I would like to have a column in a pyspark df in json format.
exmaple df:
id | type | value |
---|---|---|
1 | a | 11 |
1 | b | 12 |
2 | c | 21 |
expected outcome:
id | json |
---|---|
1 | {"a":"11","b":"12","c":""} |
2 | {"a":"","b":"","c":"21"} |
I tried to use
df.groupBy(df.id) \
.agg(collect_list(to_json(create_map(df.type, df.value))).alias('json')) \
but it returns a nested json like this {{"a":"11"},{"b":"12"}}
can someone help me with this, thank you!!
CodePudding user response:
exemple df:
df = spark.createDataFrame(
[
('1','a','11'),
('1','b','12'),
('2','c','21')
], ['id','type','value']
)
from pyspark.sql import functions as F
df.groupBy("id")\
.agg(F.map_from_entries(F.collect_list(F.struct("type", "value"))).alias("type_value"))\
.withColumn('json', F.to_json('type_value'))\
.show(truncate=False)
--- ------------------ -------------------
|id |type_value |json |
--- ------------------ -------------------
|1 |{a -> 11, b -> 12}|{"a":"11","b":"12"}|
|2 |{c -> 21} |{"c":"21"} |
--- ------------------ -------------------
CodePudding user response:
There's an easier way to do this.

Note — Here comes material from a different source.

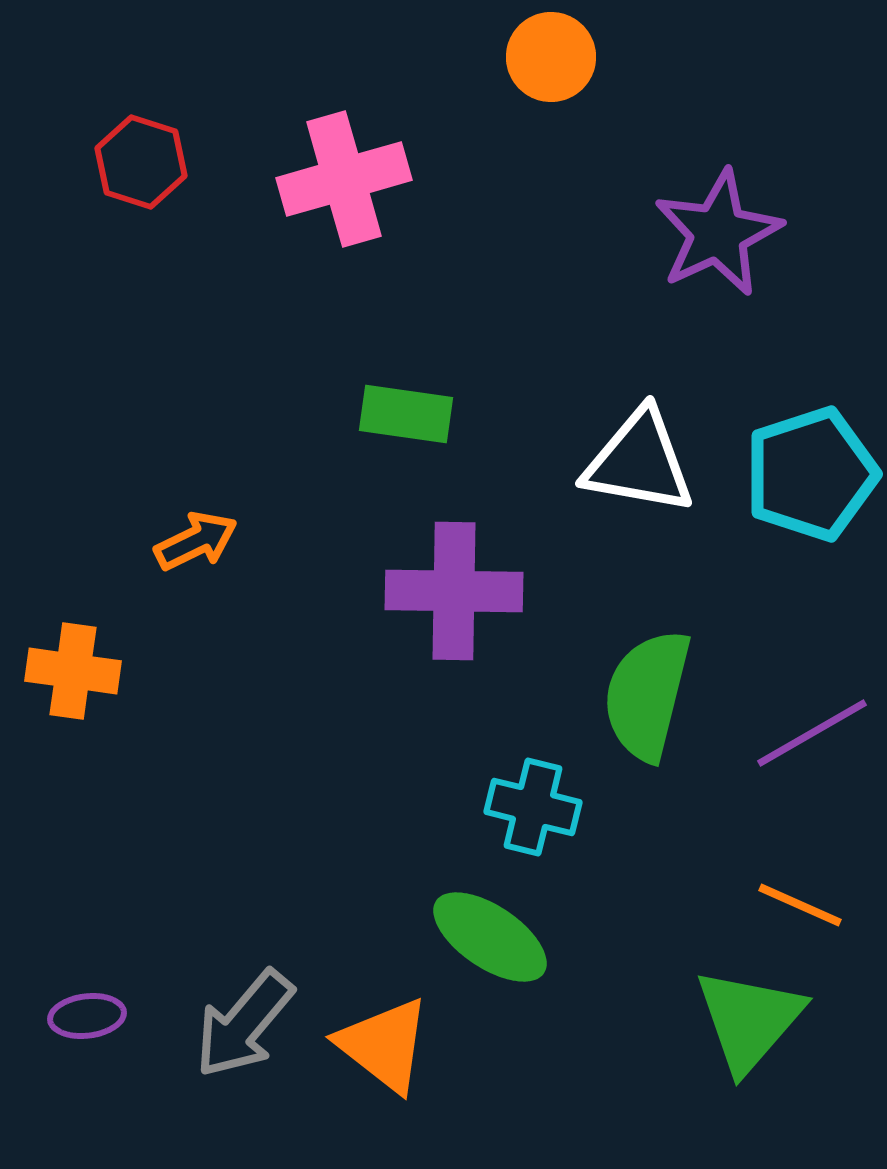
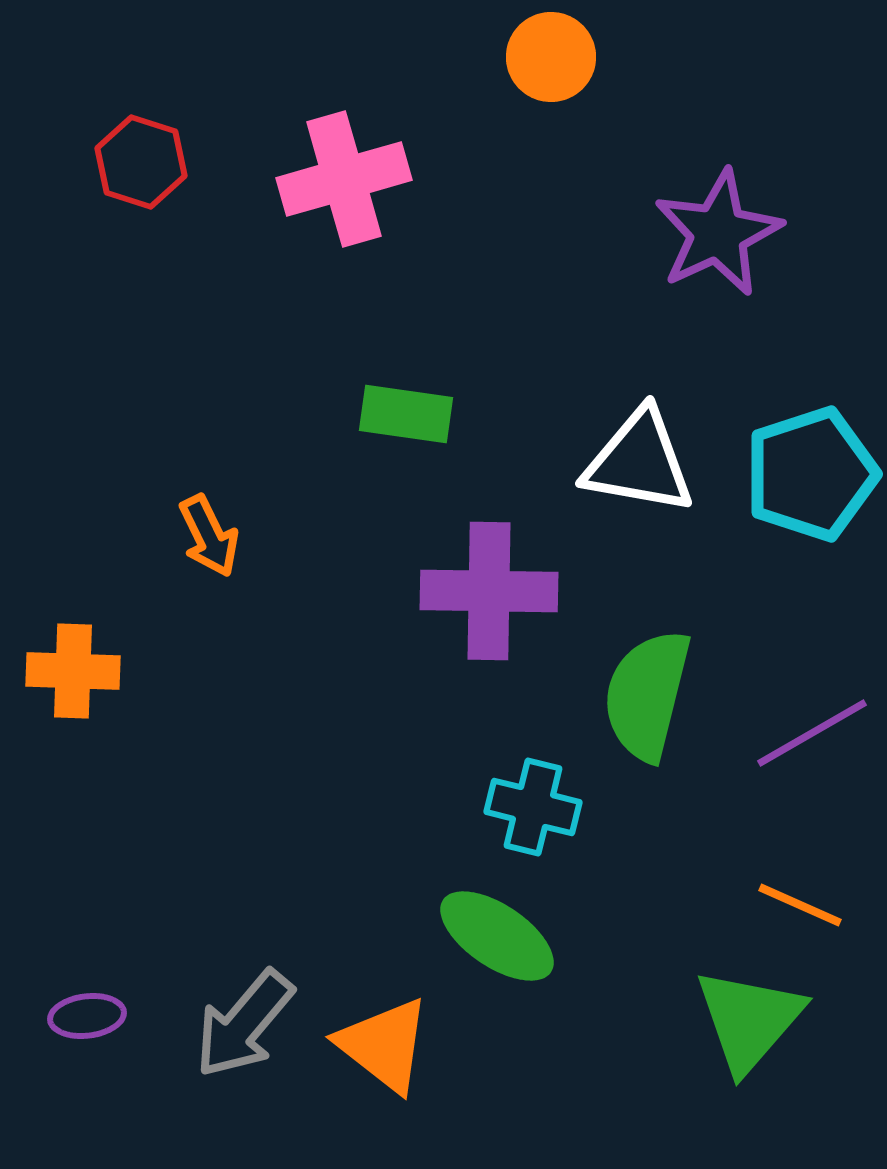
orange arrow: moved 13 px right, 5 px up; rotated 90 degrees clockwise
purple cross: moved 35 px right
orange cross: rotated 6 degrees counterclockwise
green ellipse: moved 7 px right, 1 px up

See below logic -
Input_DF
from pyspark.sql.functions import *
from pyspark.sql.types import *
schema = StructType([StructField("id", StringType(), True), StructField("type", StringType(), True), StructField("value", StringType(), True)])
df = spark.createDataFrame([('1','a','11'),('1','b','12'),('2','c','21')], schema)
df.show(truncate=False)
--- ---- -----
| id|type|value|
--- ---- -----
| 1| a| 11|
| 1| b| 12|
| 2| c| 21|
--- ---- -----
First, pivot the type
column and aggregate it using its corresponding value
as below -
df1 = df.groupBy("id").pivot("type").agg(first("value"))
df1.show()
--- ---- ---- ----
| id| a| b| c|
--- ---- ---- ----
| 1| 11| 12|null|
| 2|null|null| 21|
--- ---- ---- ----
Once you have this, you have to replace null
values to its string
equivalent. Having said that, spark ignores null
values while creating json
column from struct
type. See below -
df1.select(*(df1.columns)).fillna("null").withColumn("json", regexp_replace(to_json(struct(col("a"), col("b"), col("c"))), "null", "")).drop("a", "b", "c").show(truncate=False)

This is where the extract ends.